A federal appeals court has affirmed a jury verdict awarding nearly $4 million in lost wages, benefits, and interest to a white male employee who based reverse discrimination allegations in part on circumstantial evidence related to DEI initiatives.
The decision highlights the importance to employers of vetting DEI initiatives under advice of counsel to ensure they are legally permissible. That kind of review can help companies promote diversity, equity and inclusion without creating undue risk in a climate of DEI backlash following the U.S. Supreme Court’s decision striking down race-conscious college admissions programs.
The Case In More Detail
The Fourth Circuit upheld a jury verdict recently in a case brought by David Duvall against his former employer, Novant Health Incorporated.
Duvall argued that his race and gender were motivating factors in his employer’s decision to terminate his employment. Particular DEI initiatives relied on by Duvall and noted by the Fourth Circuit included:
- A “widescale D&I initiative” to ensure that Novant Health’s workforce and leadership “reflect[ed] the communities [it] serve[d],” including by committing to:
- “[A]dditional dimensions of diversity to the executive and senior leadership teams[.]”
- “[I]ncorporating ‘a system wide decision-making process that includes a diversity and inclusion lens[.]’”
- “[I]dentifying and closing any remaining diversity gaps[.]”
- Data showing “a dramatic increase in female leaders” by 2019 (the year after Duvall was fired). The data also showed an increase in Black workers and leaders during the life of the D&I plan.
- “A long-term financial incentive plan that tied executive bonuses to closing gaps in the Hispanic and Asian workforce’ by achieving a specific percentage of each group.”
Other important evidence included the fact that Duvall had a record of exceptional performance, was told simply that the company “was going in a different direction” and was replaced by two women. In addition, Duvall’s manager (the company’s CEO) “offer[ed] shifting, conflicting, and unsubstantiated explanations for Duvall’s termination.”

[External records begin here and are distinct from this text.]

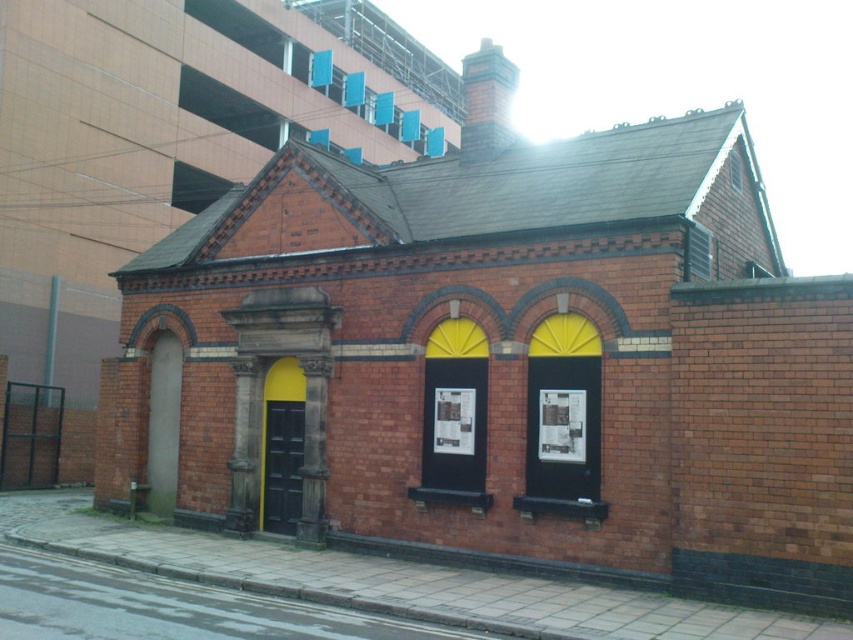 Which is more to the right, black wooden door at center or clear glass window at upper center?

Positioned to the right is clear glass window at upper center.

Is black wooden door at center positioned behind clear glass window at upper center?

That is True.

At what (x,y) coordinates should I click in order to perform the action: click on black wooden door at center. Please return your answer as a coordinate pair (x, y). Image resolution: width=853 pixels, height=640 pixels. Looking at the image, I should click on (282, 465). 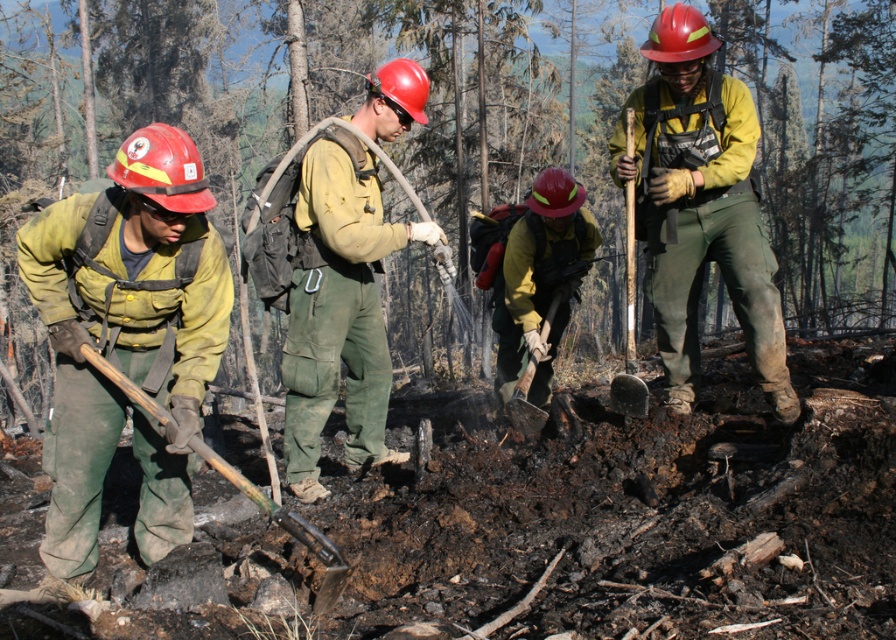 Between green canvas pants at center and matte green pants at center, which one has less height?

matte green pants at center

The width and height of the screenshot is (896, 640). Find the location of `green canvas pants at center`. green canvas pants at center is located at coordinates (701, 205).

Locate an element on the screen. green canvas pants at center is located at coordinates (701, 205).

Who is positioned more to the right, green canvas pants at center or wooden shovel at center?

From the viewer's perspective, green canvas pants at center appears more on the right side.

Is green canvas pants at center shorter than wooden shovel at center?

In fact, green canvas pants at center may be taller than wooden shovel at center.

Where is `green canvas pants at center`? The height and width of the screenshot is (640, 896). green canvas pants at center is located at coordinates (701, 205).

Where is `green canvas pants at center`? The width and height of the screenshot is (896, 640). green canvas pants at center is located at coordinates (701, 205).

In the scene shown: Is wooden handle shovel at lower left smaller than rusty metal shovel at center?

Correct, wooden handle shovel at lower left occupies less space than rusty metal shovel at center.

Does wooden handle shovel at lower left appear under rusty metal shovel at center?

Correct, wooden handle shovel at lower left is located below rusty metal shovel at center.

Does point (256, 486) come closer to viewer compared to point (633, 225)?

Yes.

In order to click on wooden handle shovel at lower left in this screenshot , I will do `click(289, 529)`.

The Fourth Circuit vacated the jury’s $10 million punitive damages award, however, for lack of proof that Duvall’s manager “perceived risk that [terminating Duvall’s employment would] violate federal law.”
Other Courts Weigh In
Other circuit courts are also taking notice of DEI initiatives in the context of reverse discrimination claims.
The Tenth Circuit recently wrote in its discussion of a hostile work environment claim that an employer’s DEI training was “troubling on many levels” and could “create hostile workplaces when official policy is combined with ongoing stereotyping and explicit or implicit expectations of discriminatory treatment.” The court noted that the DEI training could also “set the stage for actionable misconduct.”
The court ultimately found that a single instance of the objectionable training was not sufficiently severe or pervasive to create a hostile work environment. It provided examples, however, of when such training might, including if “the training occurred more than once” or if “supervisors threatened to punish or otherwise discipline employees who failed to complete or agree with the materials” or if “co-workers engaged in specific acts of insult or ridicule … aimed at [plaintiff] because of the training.”
What Employers Should Consider Doing
We are likely to see more cases like these, particularly in the wake of the Supreme Court’s decision in the college admissions case.
Now, however, is not the time to overreact, for reasons we recently noted. Rather, employers can work with counsel to review DEI initiatives, identify and refine practices that present legal risk and continue their commitment to promoting equal employment opportunity for all.